Reproduce all the data exactly, without pictures.

▶ _SOURCE DATA_
-- -- --
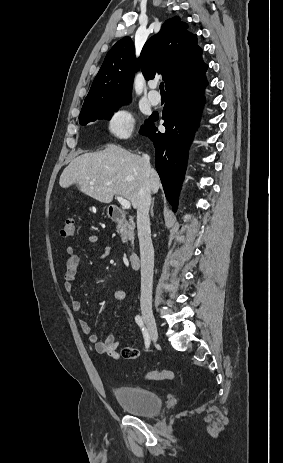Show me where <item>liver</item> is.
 <instances>
[{"mask_svg": "<svg viewBox=\"0 0 283 463\" xmlns=\"http://www.w3.org/2000/svg\"><path fill=\"white\" fill-rule=\"evenodd\" d=\"M59 184L62 188L76 184L82 193L107 204L114 195H120L129 200L134 209L144 185L154 194L161 186L158 173L148 167L141 156L114 144L73 159L62 172Z\"/></svg>", "mask_w": 283, "mask_h": 463, "instance_id": "1", "label": "liver"}]
</instances>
-- -- --
▶ _ANSWER SPACE_
Show me where <item>liver</item> is.
 <instances>
[{"mask_svg": "<svg viewBox=\"0 0 283 463\" xmlns=\"http://www.w3.org/2000/svg\"><path fill=\"white\" fill-rule=\"evenodd\" d=\"M59 184L62 188L76 184L82 193L107 204L114 195H120L129 200L134 209L144 185L154 194L161 186L158 173L148 167L141 156L114 144L73 159L62 172Z\"/></svg>", "mask_w": 283, "mask_h": 463, "instance_id": "1", "label": "liver"}]
</instances>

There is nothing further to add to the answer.